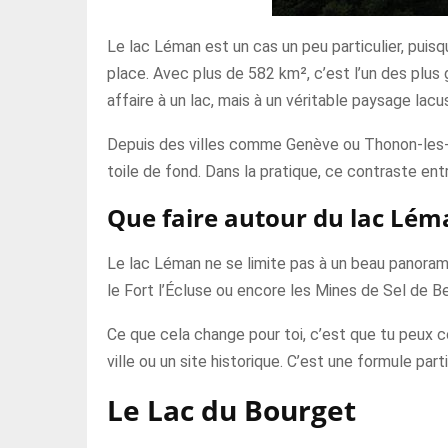
Le lac Léman est un cas un peu particulier, puisqu
place. Avec plus de 582 km², c’est l’un des plu
affaire à un lac, mais à un véritable paysage lacu
Depuis des villes comme Genève ou Thonon-les-B
toile de fond. Dans la pratique, ce contraste ent
Que faire autour du lac Lém
Le lac Léman ne se limite pas à un beau panora
le Fort l’Écluse ou encore les Mines de Sel de Be
Ce que cela change pour toi, c’est que tu peux cons
ville ou un site historique. C’est une formule p
Le Lac du Bourget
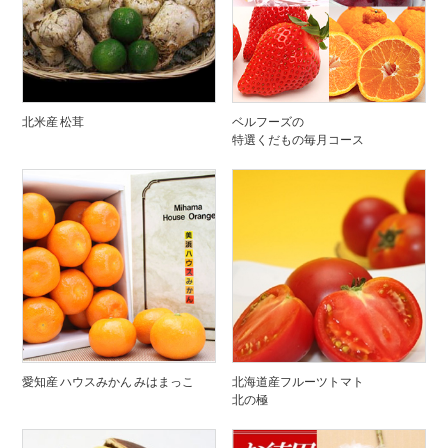
北米産 松茸
ベルフーズの
特選くだもの毎月コース
愛知産 ハウスみかん みはまっこ
北海道産フルーツトマト
北の極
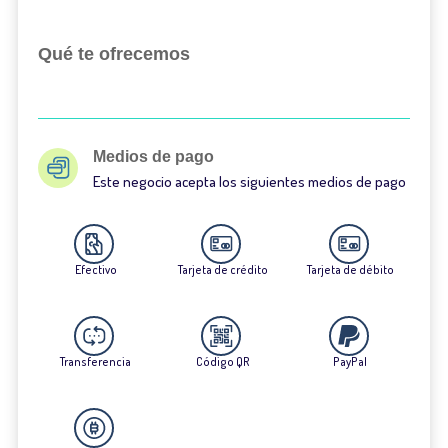
Qué te ofrecemos
Medios de pago
Este negocio acepta los siguientes medios de pago
Efectivo
Tarjeta de crédito
Tarjeta de débito
Transferencia
Código QR
PayPal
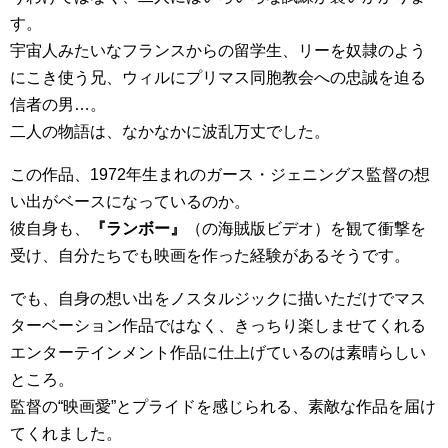
す。
宇宙人みたいなフランスからの留学生、リーを奴隷のよう
にこき使う兄、ウィルにプリマス同胞教会への忠誠を迫る
信者の男…。
二人の物語は、なかなかに波乱万丈でした。
この作品、1972年生まれのガース・ジェニングス監督の想
い出がベースになっているのか。
彼自身も、
『ランボー』
（の海賊版ビデオ）を観て衝撃を
受け、自分たちでも映画を作った経験があるそうです。
でも、自身の想い出をノスタルジックに描いただけでマス
ターベーション作品ではなく、きっちり楽しませてくれる
エンターテインメント作品に仕上げているのは素晴らしい
ところ。
監督の“映画愛”とプライドを感じられる、素敵な作品を届け
てくれました。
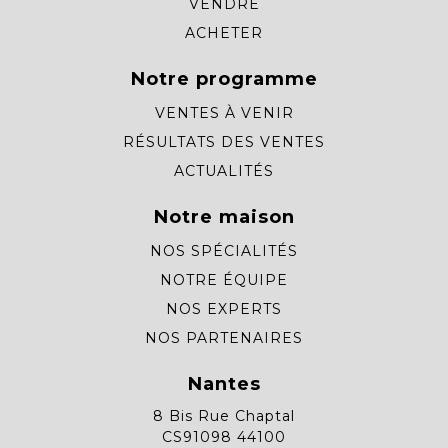
VENDRE
ACHETER
Notre programme
VENTES À VENIR
RÉSULTATS DES VENTES
ACTUALITÉS
Notre maison
NOS SPÉCIALITÉS
NOTRE ÉQUIPE
NOS EXPERTS
NOS PARTENAIRES
Nantes
8 Bis Rue Chaptal
CS91098 44100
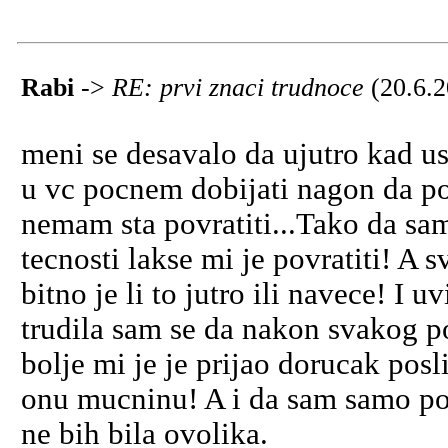
Rabi
->
RE: prvi znaci trudnoce
(20.6.
meni se desavalo da ujutro kad 
u vc pocnem dobijati nagon da povr
nemam sta povratiti...Tako da sa
tecnosti lakse mi je povratiti! A
bitno je li to jutro ili navece! I 
trudila sam se da nakon svakog 
bolje mi je je prijao dorucak pos
onu mucninu! A i da sam samo povr
ne bih bila ovolika.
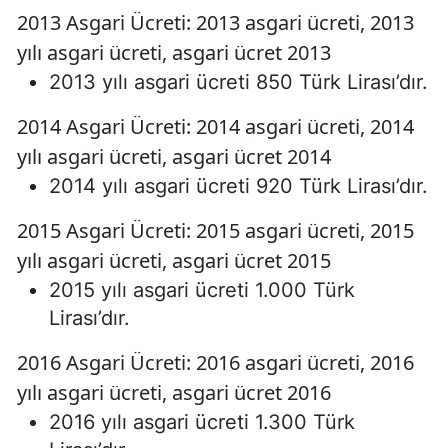
2013 Asgari Ücreti: 2013 asgari ücreti, 2013
yılı asgari ücreti, asgari ücret 2013
2013 yılı asgari ücreti 850 Türk Lirası’dır.
2014 Asgari Ücreti: 2014 asgari ücreti, 2014
yılı asgari ücreti, asgari ücret 2014
2014 yılı asgari ücreti 920 Türk Lirası’dır.
2015 Asgari Ücreti: 2015 asgari ücreti, 2015
yılı asgari ücreti, asgari ücret 2015
2015 yılı asgari ücreti 1.000 Türk
Lirası’dır.
2016 Asgari Ücreti: 2016 asgari ücreti, 2016
yılı asgari ücreti, asgari ücret 2016
2016 yılı asgari ücreti 1.300 Türk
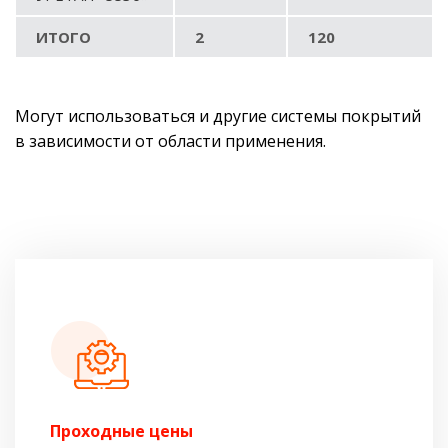
ИТОГО
2
120
Могут использоваться и другие системы покрытий
в зависимости от области применения.
Проходные цены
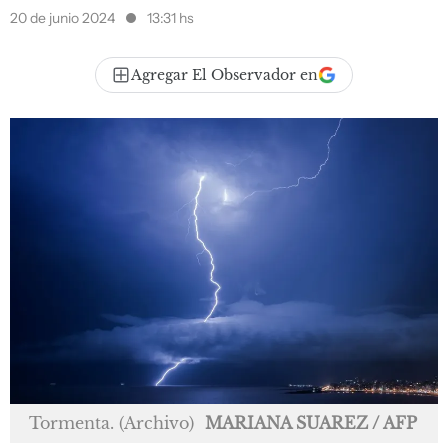
20 de junio 2024
13:31 hs
Agregar El Observador en
Tormenta. (Archivo)
MARIANA SUAREZ / AFP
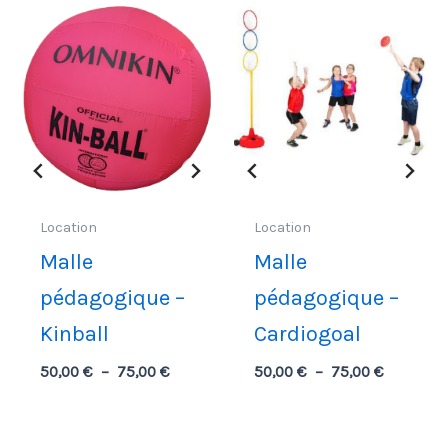
Location
Location
Malle
Malle
pédagogique –
pédagogique –
Kinball
Cardiogoal
Plage
Plage
50,00
€
–
75,00
€
50,00
€
–
75,00
€
de
de
prix :
prix :
50,00 €
50,00 €
à
à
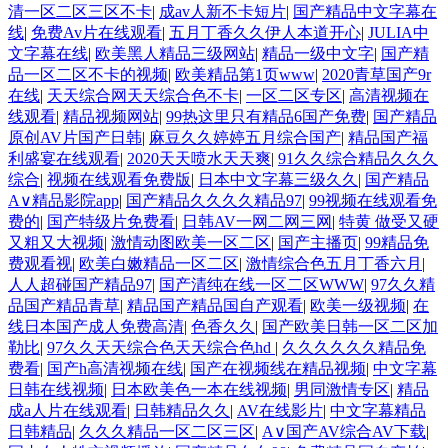
清一区二区三区不卡
|
成av人新不卡短片
|
国产精品中文字幕在
线
|
免费Av片在线观看
|
五月丁香久久伊人本道开心
|
JULIA中
文字幕在线
|
欧美黑人精品三级网站
|
精品一级中文字
|
国产精
品一区二区不卡的视频
|
欧美精品第1页www
|
2020青草国产9r
在线
|
天天综合网天天综合色不卡
|
一区二区专区
|
高清视频在
线观看
|
精品视频网站
|
99热这里只有精品6国产免费
|
国产精品
原创AV片国产日韩
|
麻豆久久婷婷五月综合国产
|
精品国产福
利盛宴在线观看
|
2020天天喷水天天爽
|
91久久综合精品久久久
综合
|
视频在线观看免费版
|
日本中文字幕三级久久
|
国产精品
A∨精品影院app
|
国产精品久久久久精品97
|
99视频在线观看免
费的
|
国产特级片免费看
|
日韩AV一网二网三网
|
特黄 做受又硬
又粗又大视频
|
激情动图欧美一区二区
|
国产主播页
|
99精品免
费观看视
|
欧美白嫩精品一区二区
|
激情综合色五月丁香六月
|
人人超碰国产精品97
|
国产清纯在线一区二区WWW
|
97久久精
品国产精品青草
|
精品国产精品国自产观看
|
欧美一级视频
|
在
线日本国产成人免费高清
|
色香久久
|
国产欧美日韩一区二区加
勒比
|
97久久天天综合色天天综合色hd
|
久久久久久久精品免
费看
|
国产h高清视频在线
|
国产在视频线在精品视频
|
中文字幕
日韩在线视频
|
日本欧美色一本在线视频
|
男同激情专区
|
精品
成a人片在线观看
|
日韩精品久久
|
AV在线影片
|
中文字幕精品
日韩精品
|
久久久精品一区二区三区
|
A∨国产AV综合AV下载
|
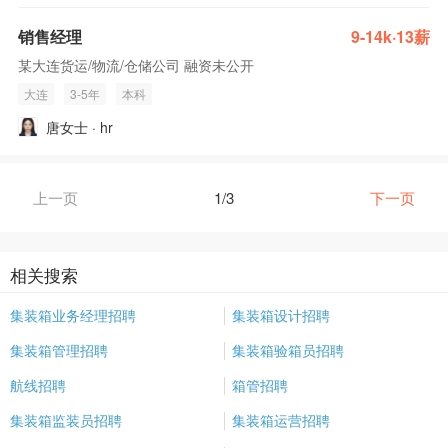
销售经理
9-14k·13薪
某大连货运/物流/仓储公司 融资未公开
大连
3-5年
本科
唐女士 · hr
上一页
1/3
下一页
相关搜索
集装箱业务经理招聘
集装箱设计招聘
集装箱管理招聘
集装箱验箱员招聘
航线招聘
箱管招聘
集装箱监装员招聘
集装箱运营招聘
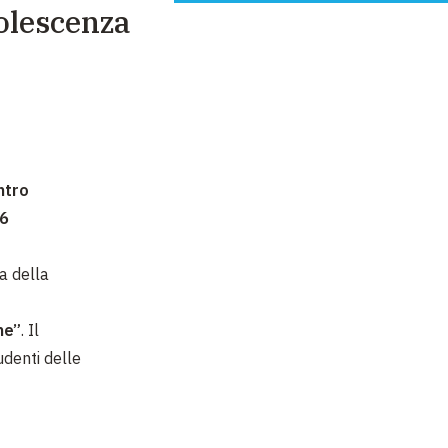
dolescenza
ntro
16
ma della
ne”
. Il
udenti delle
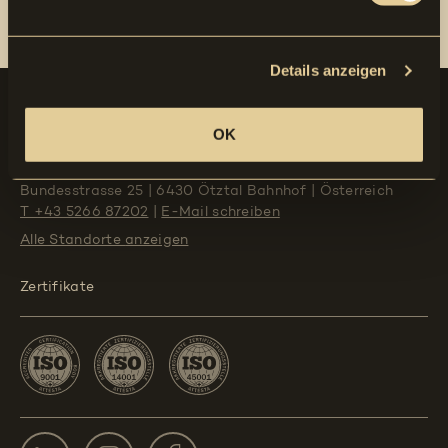
Vivienne Koch
T +41 81 784 00 00
E-Mail schreiben
Details anzeigen
Kontakt
OK
Marty & Co GmbH
Bundesstrasse 25
|
6430 Ötztal Bahnhof
|
Österreich
T +43 5266 87202
|
E-Mail schreiben
Alle Standorte
anzeigen
Zertifikate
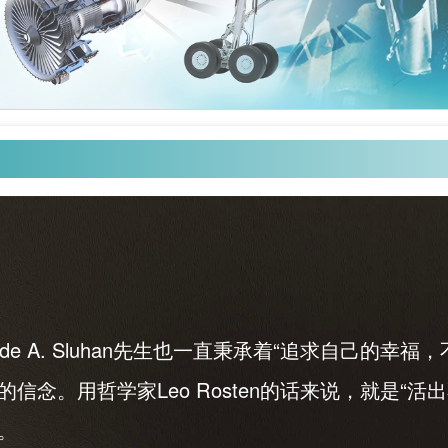
lyde A. Sluhan先生也一直秉承着“追求自己的幸
”的信念。用哲学家Leo Rosten的话来说，就是“
”。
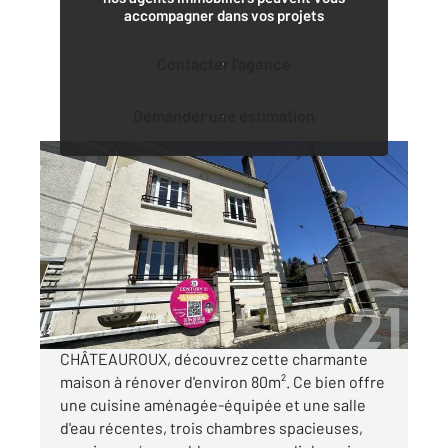
accompagner dans vos projets
Contacter l'agence
Demander une estimation
CHATEAUROUX 36
2
80 m
, 4 pièces
Ref : 8493
Maison à vendre
103 900 €
Visiter le site dédié
CHÂTEAUROUX, découvrez cette charmante
maison à rénover d'environ 80m². Ce bien offre
une cuisine aménagée-équipée et une salle
d'eau récentes, trois chambres spacieuses,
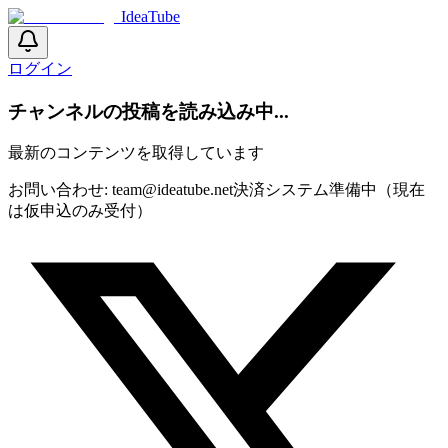
IdeaTube
ログイン
チャンネルの投稿を読み込み中...
最新のコンテンツを取得しています
お問い合わせ:
team@ideatube.net
決済システム準備中（現在
は仮申込のみ受付）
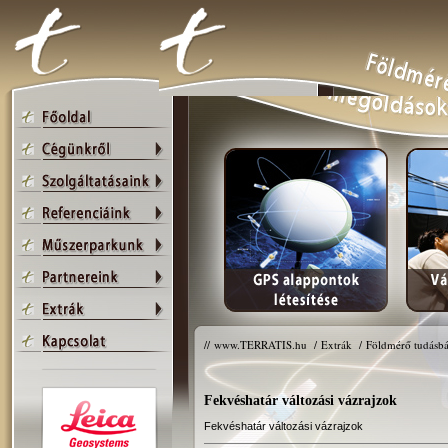
//
www.TERRATIS.hu
/
Extrák
/
Földmérő tudásbá
Fekvéshatár változási vázrajzok
Fekvéshatár változási vázrajzok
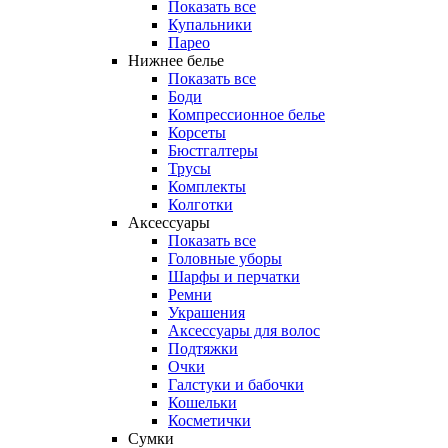
Показать все
Купальники
Парео
Нижнее белье
Показать все
Боди
Компрессионное белье
Корсеты
Бюстгалтеры
Трусы
Комплекты
Колготки
Аксессуары
Показать все
Головные уборы
Шарфы и перчатки
Ремни
Украшения
Аксессуары для волос
Подтяжки
Очки
Галстуки и бабочки
Кошельки
Косметички
Сумки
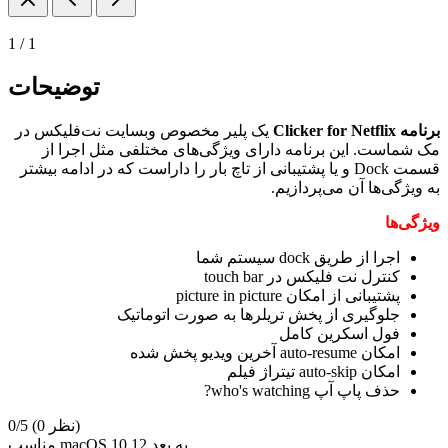
1
/
1
توضیحات
برنامه Clicker for Netflix
یک پلیر مخصوص وبسایت نت‌فلیکس در
مک شماست. این برنامه دارای ویژگی‌های مختلفی مثل اجرا از
قسمت Dock و یا پشتیبانی از تاچ بار را داراست که در ادامه بیشتر
به ویژگی‌ها آن می‌پردازیم.
ویژگی‌ها
اجرا از طریق dock سیستم شما
کنترل نت فلیکس در touch bar
پشتیبانی از امکان picture in picture
جلوگیری از پخش تریلرها به صورت اتوماتیک
فول اسکرین کامل
امکان auto-resume آخرین ویدیو پخش شده
امکان auto-skip تیتراژ فیلم
حذف پاپ آپ who's watching?
(0 نظر)
0/5
مناسب macOS 10.12 به بعد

------

Go through the entries and filter for lines holding the word "Tarjeta"; copy each match.

[THE COMPLETED TASK]:
Tarjeta de crédito
Tarjeta de débito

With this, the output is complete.